Por exemplo, figuras importantes do partido rotineiramente negam o aquecimento global, definindo-o como trapaça perpetrada por uma vasta conspiração mundial.
Ou observe as posições de Stephen Moore, que Trump quer colocar no conselho do Federal Reserve (Fed), o banco central dos Estados Unidos.
O que você precisa saber sobre Moore, afora sua incapacidade de lidar com os fatos, é que, ao contrário de Herman Cain, outro indicado de Trump para o Fed, ele é parte estabelecida da elite de direita. Foi editorialista do The Wall Street Journal, economista-chefe da Heritage Foundation e é presença constante em eventos como a FreedomFest.
Dados seus antecedentes, não surpreende que ele acredite firmemente em doutrinas econômicas fracassadas, especialmente a insistência em que cortar os impostos dos ricos tem efeitos mágicos.
O que está sendo revelado agora, porém, é a extensão do extremismo político de Moore.
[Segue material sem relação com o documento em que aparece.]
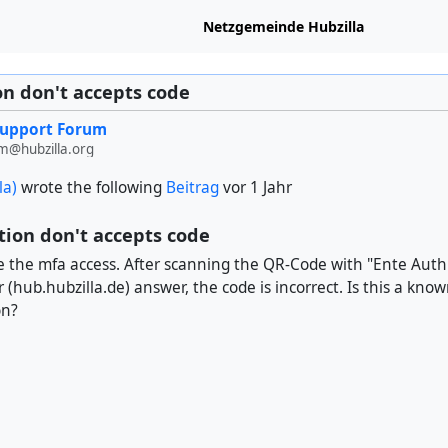
Netzgemeinde Hubzilla
n don't accepts code
Support Forum
m@hubzilla.org
la)
wrote the following
Beitrag
vor 1 Jahr
ion don't accepts code
ate the mfa access. After scanning the QR-Code with "Ente Auth"
r (hub.hubzilla.de) answer, the code is incorrect. Is this a kno
on?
Muitas de suas declarações passadas — como a afirmação de que "o capitalismo importa muito mais do que a democracia" — parecem uma caricatura progressista quanto ao que um conservador diria. Mas não se trata de uma caricatura. Moore nos mostra o que a direita realmente pensa.
Mencionei que a maioria esmagadora dos americanos acredita que os ricos paguem pouco em impostos. Moore, por outro lado, quer eliminar o imposto de renda e substitui-lo por um imposto sobre as vendas, que transferiria a carga fiscal dramaticamente dos ricos para a classe média. E ele classifica a 16ª emenda à constituição dos Estados Unidos, que criou o imposto de renda, como "a lei mais malévola a ser aprovada em 100 anos".
Ele também quer privatizar a previdência social, um programa que, além de ser muito popular, serve de base para a segurança dos trabalhadores americanos na aposentadoria. Moore preferiria converter o sistema em algo semelhante às contas 401(k) — tipo de plano de aposentadoria patrocinado pelo empregador.
Ele também é ferozmente hostil ao programa federal de saúde Medicaid, que provê cobertura a 65 milhões de americanos.
Por fim, Moore propôs, ainda antes de chegar lá, um expurgo na instituição para a qual Trump pretende apontá-lo, pedindo pela demissão de "centenas" de economistas do Fed, a quem chamou de "inúteis".
Ele deve estar falando dos economistas que viram as taxas de juros baixas e a expansão monetária como instrumentos valiosos para combater a Grande Recessão, na mesma época em que Moore previa que essas medidas causariam uma disparada da inflação. Adivinhe quem estava certo.
Assim, mesmo que você se incomode com os democratas de esquerda, basta observar suas posições reais para perceber que eles não são extremistas. Ao mesmo tempo, pilares da elite direitista defendem posições contrárias tanto aos fatos quanto à opinião pública. Os verdadeiros extremistas são os republicanos.